Practical On‑Site Selection Procedure

First, identify the corrosiveness of the plastic material. Second, confirm appearance requirements, including transparency and surface finish. Third, evaluate production volume and whether fiberglass is added. Fourth, consider environmental humidity and storage conditions. Finally, select the appropriate grade: pre‑hardened stainless for mild corrosion, quenched stainless for moderate corrosion, super‑pure stainless for severe corrosion, and high‑hardness grades for combined corrosion and wear.

Common Mistakes to Avoid

Using standard P20 or 718H for corrosive materials will lead to rapid rust and pitting. Low‑purity stainless steels may fail to achieve good mirror finishes or show inconsistent corrosion resistance. Focusing only on hardness while ignoring purity will still result in corrosion. Improper heat treatment significantly reduces both corrosion resistance and service life.

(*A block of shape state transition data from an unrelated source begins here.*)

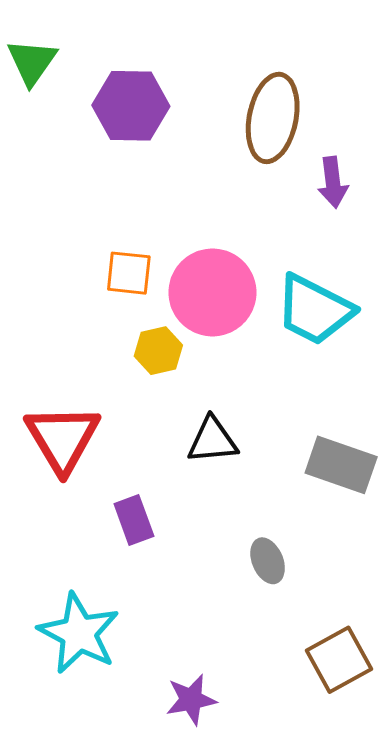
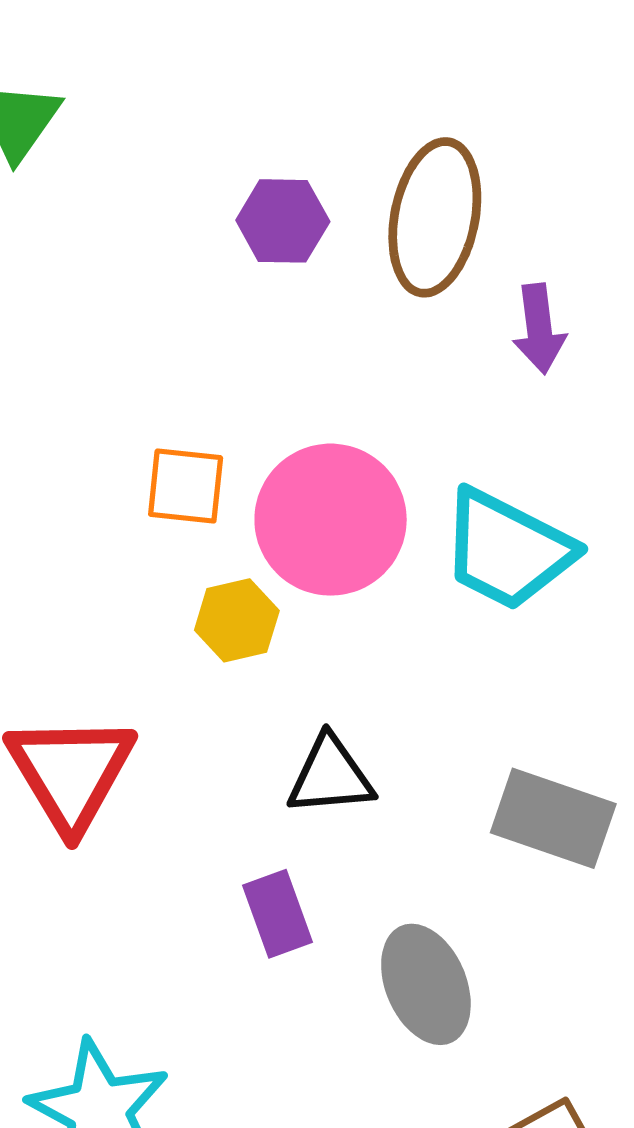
purple hexagon: (131, 106) -> (283, 221), moved, size x0.7
purple rectangle: (134, 520) -> (278, 914), moved
gray ellipse: (268, 561) -> (426, 984), size x1.5

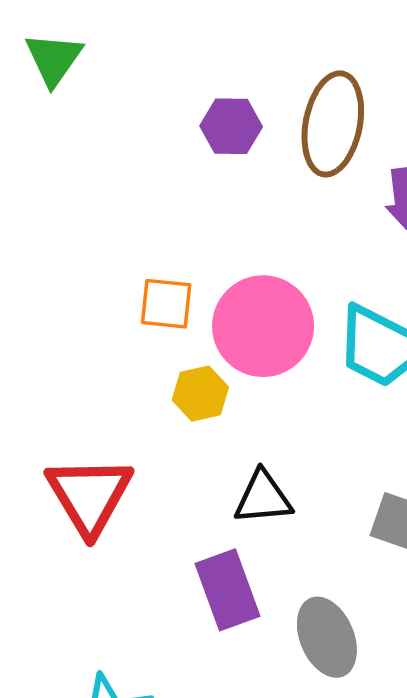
purple rectangle: (278, 914) -> (228, 590), size x1.4

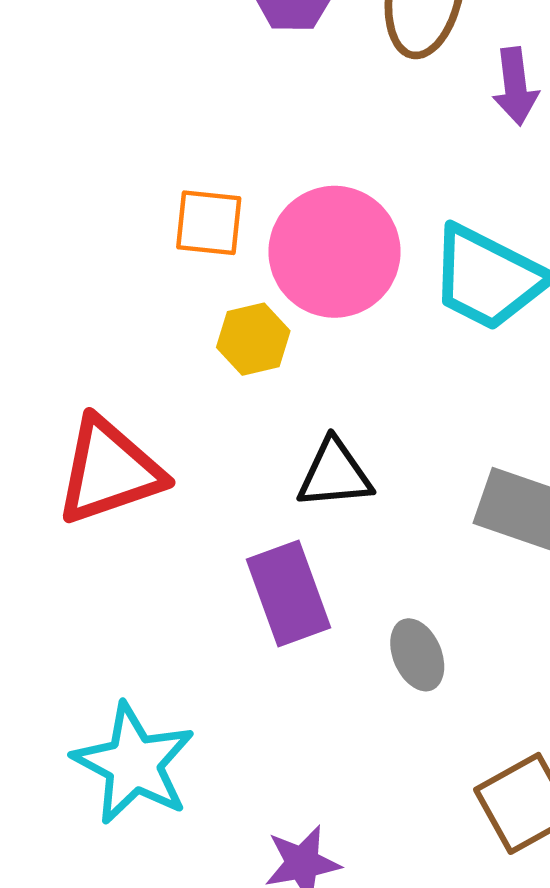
red triangle: (89, 495) -> (109, 471), turned 42
gray ellipse: (327, 637) -> (417, 655), size x0.7

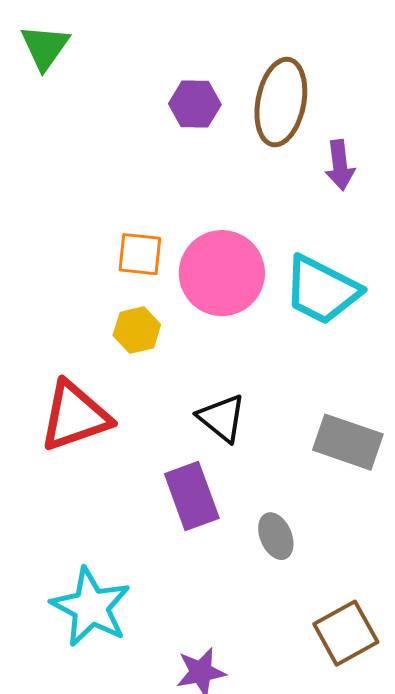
yellow hexagon: (253, 339) -> (137, 330), moved
black triangle: (334, 474) -> (222, 418), turned 44

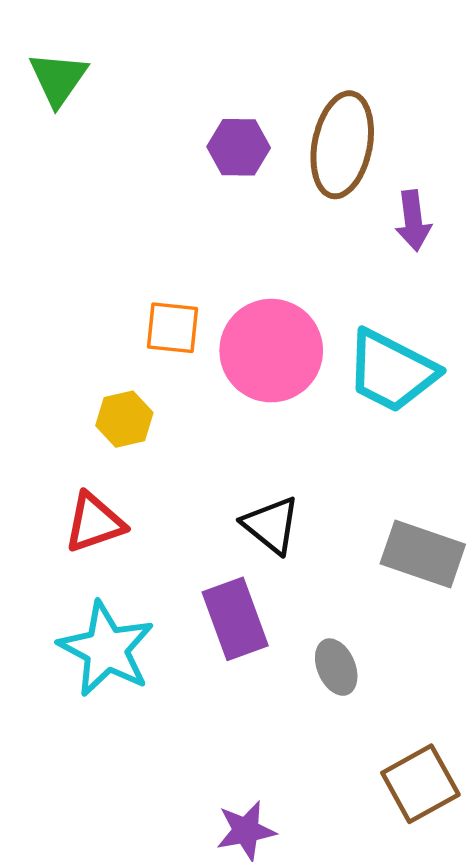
yellow hexagon: (137, 330) -> (124, 419), moved
red triangle: (75, 416) -> (94, 523), size x0.7
cyan star: (91, 607) -> (106, 649), moved

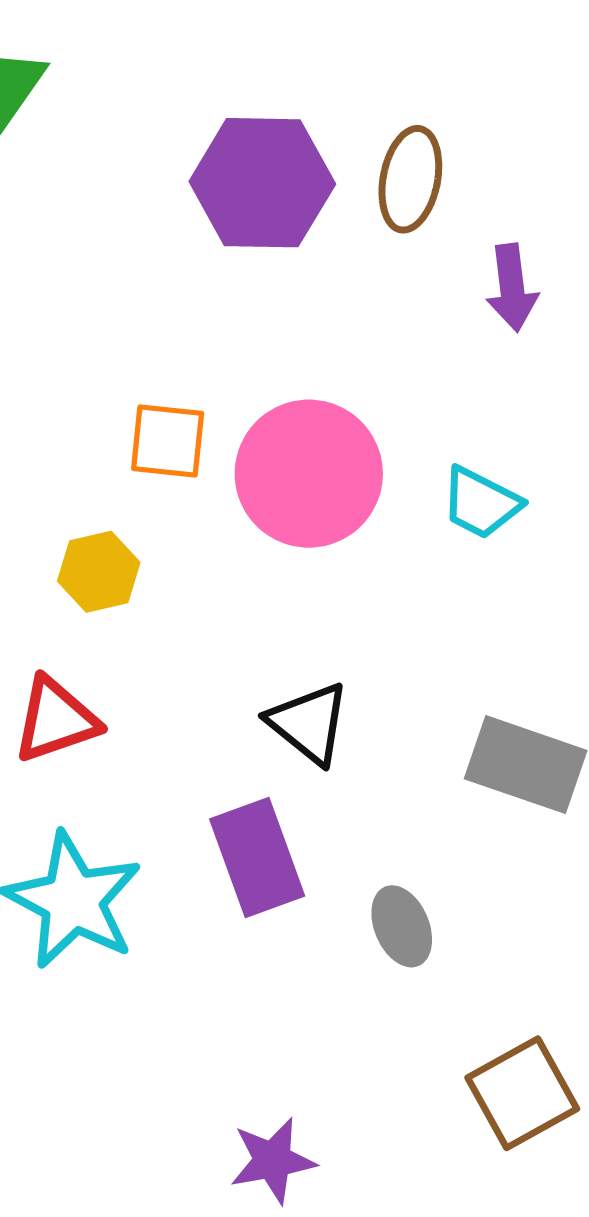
brown ellipse: (342, 145) -> (410, 179), size x0.7
purple hexagon: (239, 147) -> (262, 183), size x1.6
cyan trapezoid: (392, 371) -> (481, 503), size x0.6

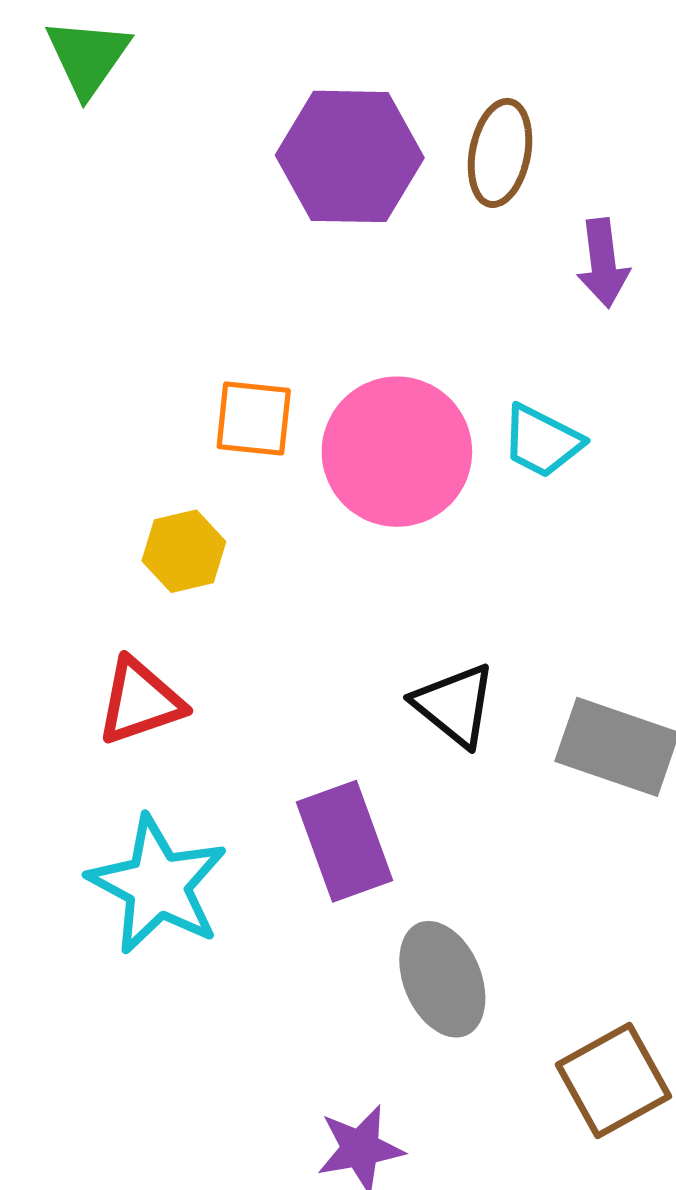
cyan trapezoid: (481, 503) -> (542, 441), moved
black triangle: (309, 723) -> (455, 705), moved
gray ellipse: (402, 926) -> (442, 979), moved, size x1.4

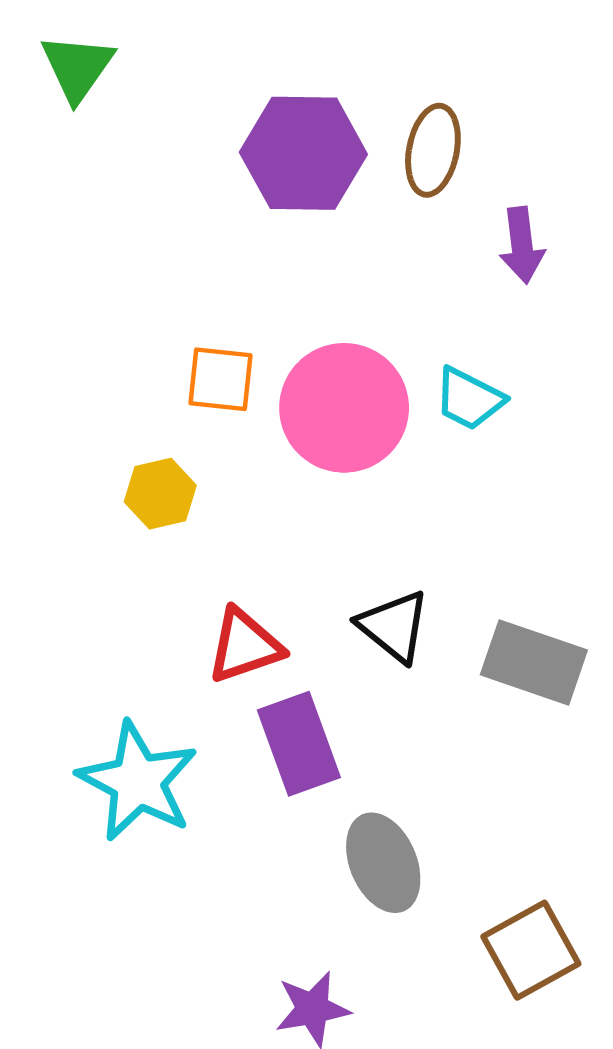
red triangle: (140, 701) -> (245, 646), moved

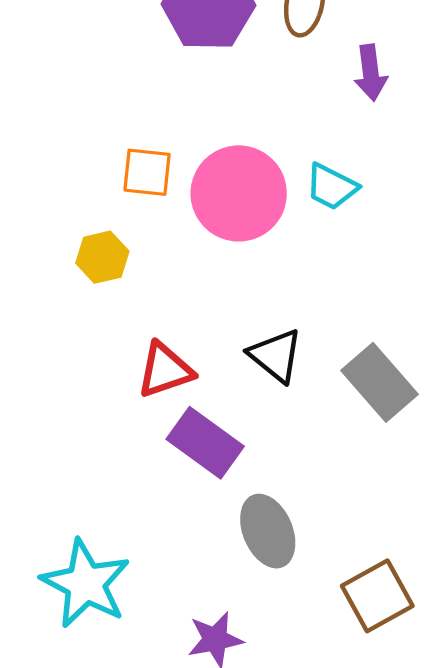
gray rectangle: (534, 662) -> (380, 382), turned 30
purple rectangle: (299, 744) -> (205, 443), turned -34
cyan star: (138, 781) -> (86, 584), moved

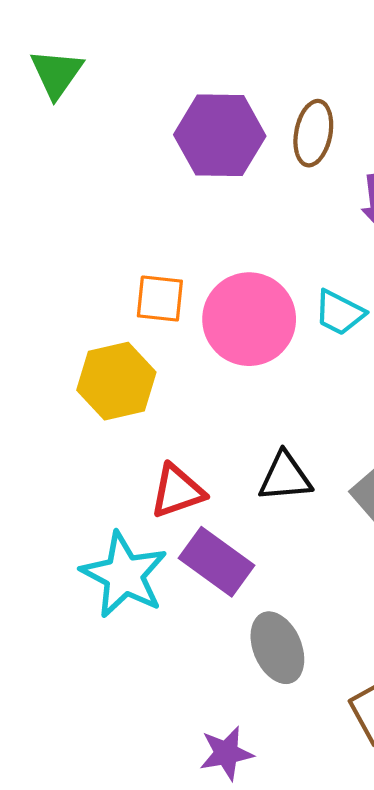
yellow hexagon: (102, 257) -> (116, 381), size x1.5
black triangle: (276, 356) -> (285, 477), turned -44
cyan star: (86, 584) -> (124, 575), moved

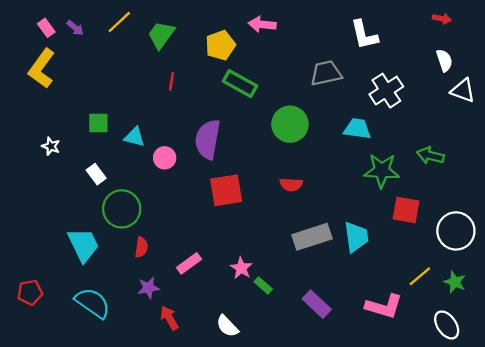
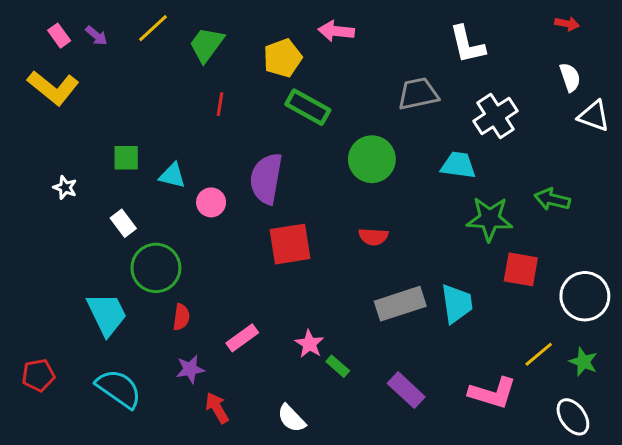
yellow L-shape: (42, 68) -> (53, 88), turned -87

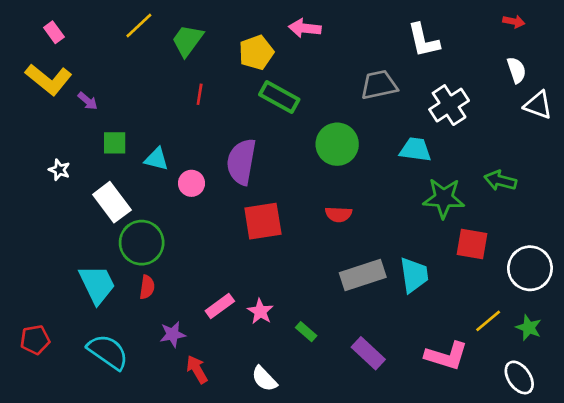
purple arrow: (96, 36) -> (88, 101), moved
white rectangle: (123, 223) -> (112, 202), size x1.6
red semicircle: (181, 317) -> (147, 287), moved
pink star: (309, 344) -> (260, 311), moved

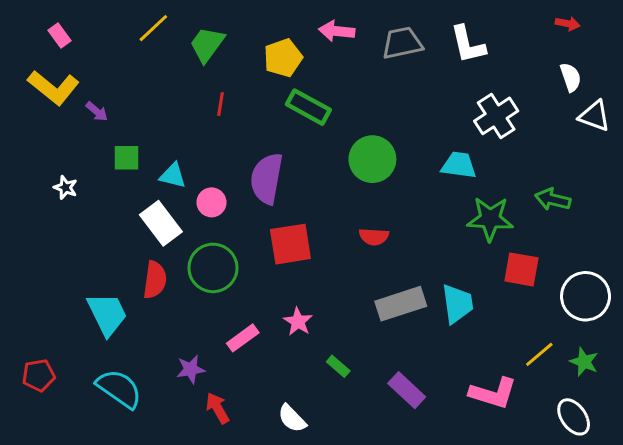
gray trapezoid: (379, 85) -> (402, 43), moved
white rectangle: (112, 202) -> (161, 223), moved
green circle: (142, 243) -> (213, 268), moved
red semicircle: (147, 287) -> (155, 280), moved, size x1.4
pink star: (260, 311) -> (298, 322), moved

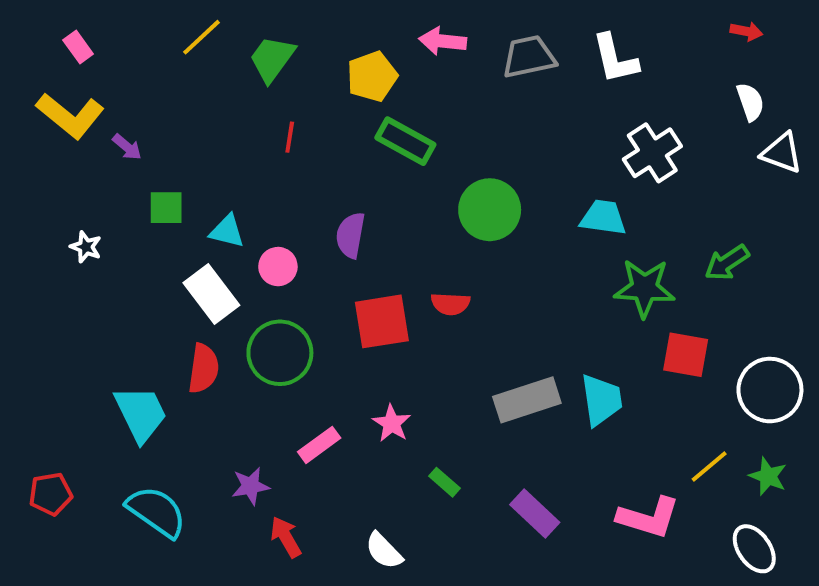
purple semicircle: (267, 179) -> (350, 235), size x0.7
green arrow: (553, 199) -> (727, 263), turned -48
red semicircle: (374, 237) -> (450, 304), moved

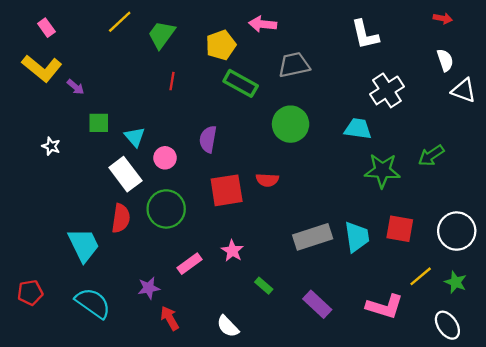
gray trapezoid: (529, 57) -> (294, 65), moved
cyan triangle: (227, 231) -> (135, 137), turned 35
red square: (686, 355) -> (400, 229), moved

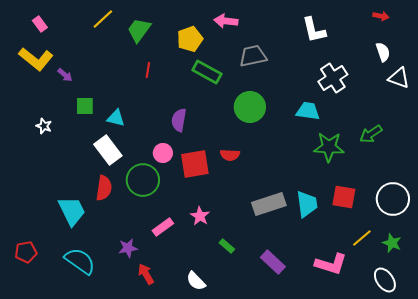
cyan triangle: (135, 137) -> (116, 118), turned -36
pink circle: (165, 158) -> (163, 153), moved

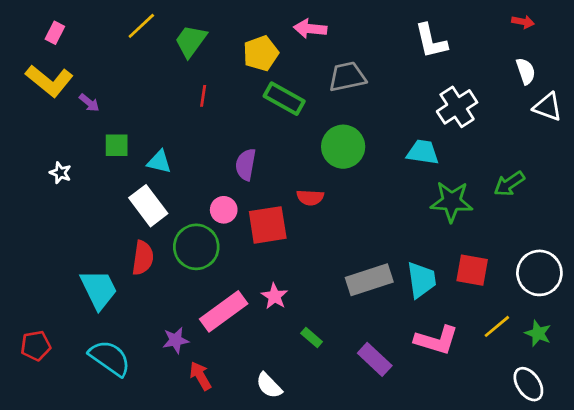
pink rectangle: (40, 24) -> (55, 33), turned 63
red semicircle: (230, 155) -> (310, 197), moved
pink rectangle: (163, 227) -> (224, 311), size x1.6
pink L-shape: (331, 264) -> (436, 340), moved

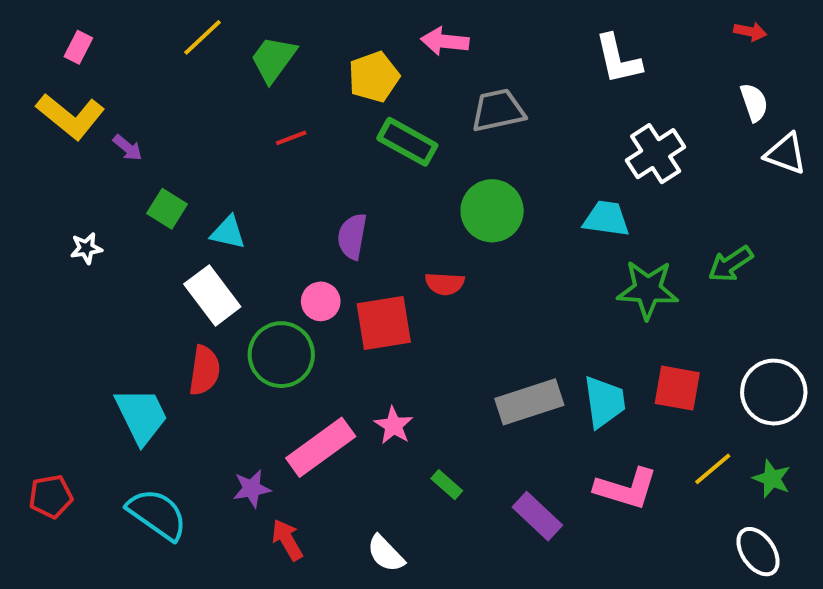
red line: (203, 96) -> (291, 138), turned 60
green square: (117, 145) -> (167, 209), turned 32
white star: (60, 173) -> (86, 248), turned -30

Regular maintenance, including cleaning and anti‑rust treatment, is also necessary to maximize mold life.

Summary

Corrosion‑resistant mold steel selection is based on material corrosiveness, appearance, production volume, and environment. S136H is suitable for mild corrosion, S136 for general corrosive and mirror applications, high‑purity 1.2316 for severe corrosion, and high‑hardness grades for combined wear and corrosion. Correct selection prevents mold damage, ensures stable product quality, and reduces long‑term production costs.